Another neighbor, Albert Valcourt, corroborated McNamara’s statements. He told police over the past months he heard shouting and swearing coming from the Cook’s apartment. On some occasions, he said he heard a loud dull thumping noise, which he said sounded like a head hitting furniture, a muffled gunshot, or a snare drum.
Paul Bonfiglio, Sofia’s father, told police two days before the shooting he was at the apartment and saw a door with two panels that appeared to be smashed in.
Sophia, he said, “hushed” him when he inquired about the damaged panels.
That day he noted the bedroom door was undamaged but, after the shooting, it had significant damage.

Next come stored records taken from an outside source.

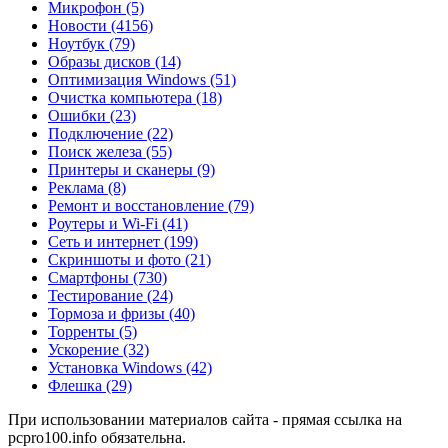
Микрофон
(5)
Новости
(4156)
Ноутбук
(79)
Образы дисков
(14)
Оптимизация Windows
(51)
Очистка компьютера
(18)
Ошибки
(23)
Подключение
(22)
Поиск железа
(55)
Принтеры и сканеры
(9)
Реклама
(8)
Ремонт и восстановление
(79)
Роутеры и Wi-Fi
(41)
Сеть и интернет
(199)
Скриншоты и фото
(21)
Смартфоны
(730)
Тестирование
(24)
Тормоза и фризы
(40)
Торренты
(5)
Ускорение
(32)
Установка Windows
(42)
Флешка
(29)
При использовании материалов сайта - прямая ссылка на
pcpro100.info обязательна.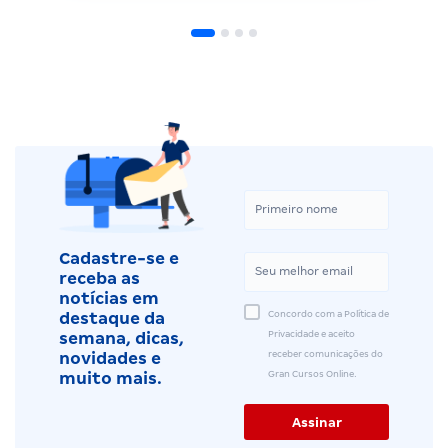
Cadastre-se e
receba as
notícias em
Concordo com a Política de
destaque da
Privacidade e aceito
semana, dicas,
receber comunicações do
novidades e
Gran Cursos Online.
muito mais.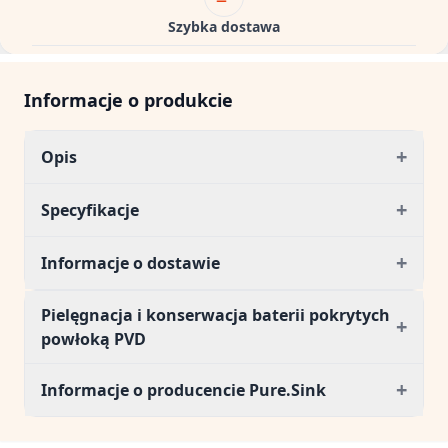
Szybka dostawa
Informacje o produkcie
+
Opis
+
Specyfikacje
+
Informacje o dostawie
Pielęgnacja i konserwacja baterii pokrytych
+
powłoką PVD
+
Informacje o producencie Pure.Sink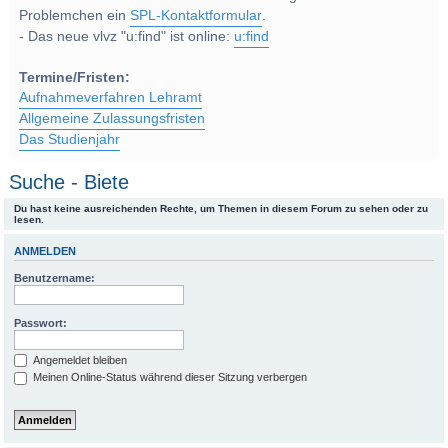
Problemchen ein
SPL-Kontaktformular
.
- Das neue vlvz "u:find" ist online:
u:find
Termine/Fristen:
Aufnahmeverfahren Lehramt
Allgemeine Zulassungsfristen
Das Studienjahr
Suche - Biete
Du hast keine ausreichenden Rechte, um Themen in diesem Forum zu sehen oder zu
lesen.
ANMELDEN
Benutzername:
Passwort:
Angemeldet bleiben
Meinen Online-Status während dieser Sitzung verbergen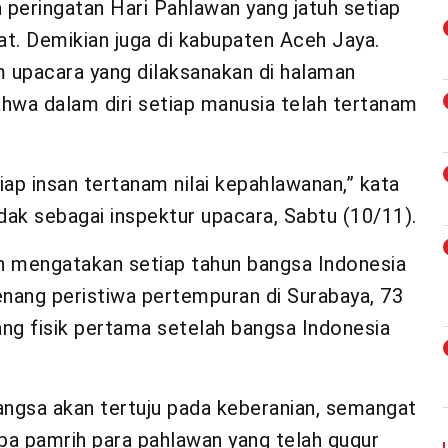
 peringatan Hari Pahlawan yang jatuh setiap
t. Demikian juga di kabupaten Aceh Jaya.
m upacara yang dilaksanakan di halaman
hwa dalam diri setiap manusia telah tertanam
tiap insan tertanam nilai kepahlawanan,” kata
dak sebagai inspektur upacara, Sabtu (10/11).
n mengatakan setiap tahun bangsa Indonesia
ang peristiwa pertempuran di Surabaya, 73
ang fisik pertama setelah bangsa Indonesia
angsa akan tertuju pada keberanian, semangat
a pamrih para pahlawan yang telah gugur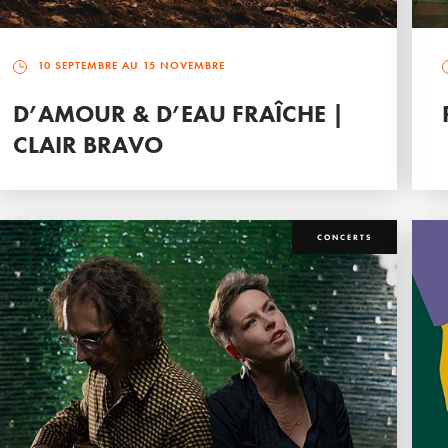
10 SEPTEMBRE AU 15 NOVEMBRE
D’AMOUR & D’EAU FRAÎCHE |
CLAIR BRAVO
CONCERTS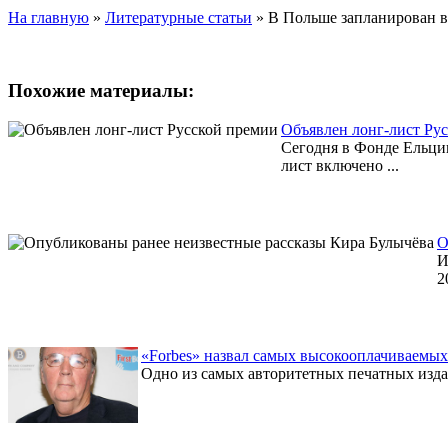
На главную
»
Литературные статьи
»
В Польше запланирован в
Похожие материалы:
Объявлен лонг-лист Ру
Сегодня в Фонде Ельцин
лист включено ...
О
И
2
«Forbes» назвал самых высокооплачиваемых
Одно из самых авторитетных печатных издан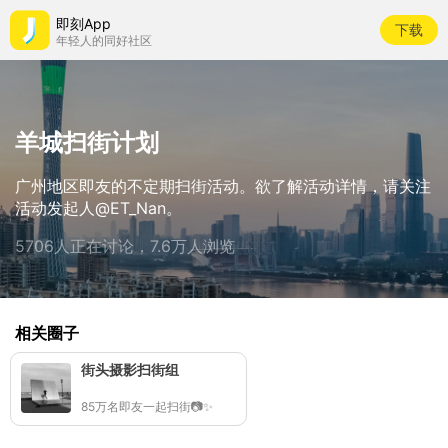
即刻App
下载
年轻人的同好社区
羊城扫街计划
广州地区即友的不定期扫街活动。欲了解活动详情，请关注
活动发起人@ET_Nan。
5706人正在讨论，7.6万人浏览
相关圈子
街头摄影扫街组
85万名即友一起扫街📷✨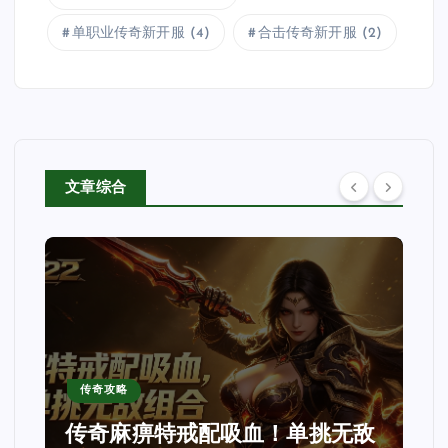
单职业传奇新开服
(4)
合击传奇新开服
(2)
文章综合
传奇资讯
戒配吸血！单挑无敌
新版1.90传奇完整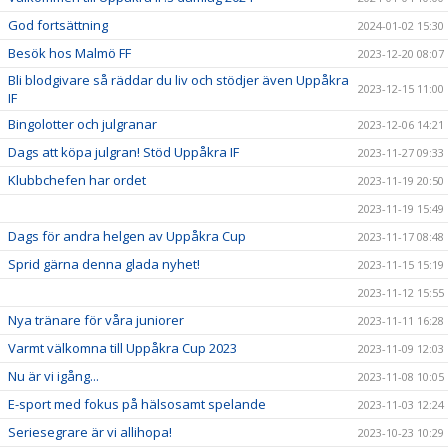
God fortsättning
2024-01-02 15:30
Besök hos Malmö FF
2023-12-20 08:07
Bli blodgivare så räddar du liv och stödjer även Uppåkra
2023-12-15 11:00
IF
Bingolotter och julgranar
2023-12-06 14:21
Dags att köpa julgran! Stöd Uppåkra IF
2023-11-27 09:33
Klubbchefen har ordet
2023-11-19 20:50
2023-11-19 15:49
Dags för andra helgen av Uppåkra Cup
2023-11-17 08:48
Sprid gärna denna glada nyhet!
2023-11-15 15:19
2023-11-12 15:55
Nya tränare för våra juniorer
2023-11-11 16:28
Varmt välkomna till Uppåkra Cup 2023
2023-11-09 12:03
Nu är vi igång...
2023-11-08 10:05
E-sport med fokus på hälsosamt spelande
2023-11-03 12:24
Seriesegrare är vi allihopa!
2023-10-23 10:29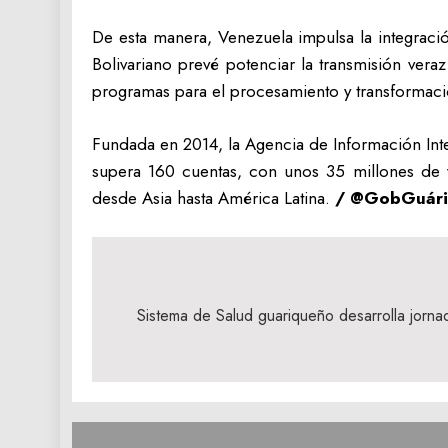
De esta manera, Venezuela impulsa la integraci
Bolivariano prevé potenciar la transmisión vera
programas para el procesamiento y transformaci
Fundada en 2014, la Agencia de Información Inte
supera 160 cuentas, con unos 35 millones de v
desde Asia hasta América Latina.
/ @GobGuári
Navegación
de
Sistema de Salud guariqueño desarrolla jornad
entradas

This evidence bears on the degree to which the Defendant consciously disregarded the risk associated with his use of his handgun—that is, whether he thought to himself ‘it does not matter to me whether the way I am interacting with this firearm will put Sophia in harm’s way.’ Months of arguments—right up until the early morning hours before the shooting—with banging noises and property damage present a historical context for the Defendant’s reckless disregard for Sophia safety, generally,” Ives wrote. “This reckless disregard is then made plain when, needing to pack up and leave the apartment, the Defendant woke up at 1:30 p.m. contributing to the tense environment where he ended up placing his finger on the trigger of a loaded firearm that was pointed at Sophia.”